The husband of a kidney transplant patient says he cannot afford to continue driving her to hospital after being given two parking fines.
The hospital is the biggest in Wales
Glyn Harris and his wife Christine, 61, make a 60-mile round trip from Abergavenny to Cardiff daily.
He received two £12 fines at the University Hospital of Wales in four days and says they will now have to rely on ambulances.
But the hospital and the car park operators have defended the situation.
Mrs Harris had a kidney transplant last month and her husband has driven her from their home almost daily for treatment.
"I have had enough, I have come to the end of my patience," said Mr Harris.
"We live on benefits and we are having to dip into our savings to survive."
Mr Harris was angry at being fined for parking in an area which is more convenient for access to the hospital for his wife.
"I don't mind the travelling or the expenses because the team are wonderful and we can't expect everything from the national health," he said.
"But I do not expect car park attendants to rule the roost and won't let me in the hospital with my wife.
"No one is telling you, 'you can't park here, this is full', so when you go in to the outpatients' car park, you pay £2 in the meter, and display your parking ticket and disabled badge and you assume you can get in.
"I refuse to carry on because I can't afford to go down there any more.

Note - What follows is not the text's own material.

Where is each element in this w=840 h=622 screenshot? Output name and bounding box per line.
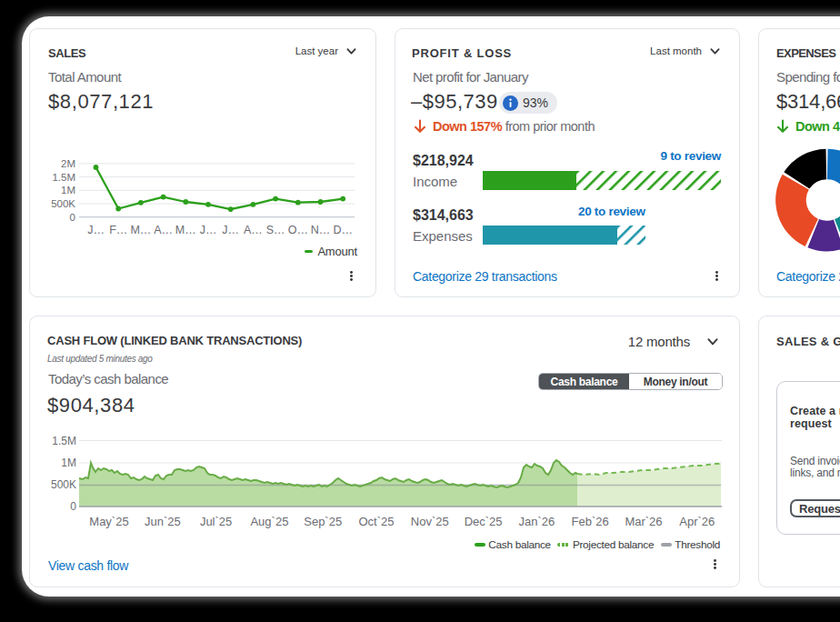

I just cannot afford another fine.
Hospital staff have also protested following the takeover of parking by the Vinci Park company more than a year ago.
On the first day of the new parking arrangements, surgery had to be postponed after staff could not park.
Cardiff and Vale NHS Trust said there were 1,180 patient and visitor parking spaces on the site, and 103 disabled spaces.
A trust spokesman said: "Everybody who parks on site is required to pay the correct tariff and park in the areas designated for them.
"Patients can be dropped at the main entrance to the hospital rather than walk from the car parks and patients are advised as such by clinic staff."
Vinci said it felt strongly about parking for disabled people and it provided more disabled spaces than required under its agreement with the trust.
Disabled people are charged to park, but Vinci offers dispensations to people who have repeated appointments.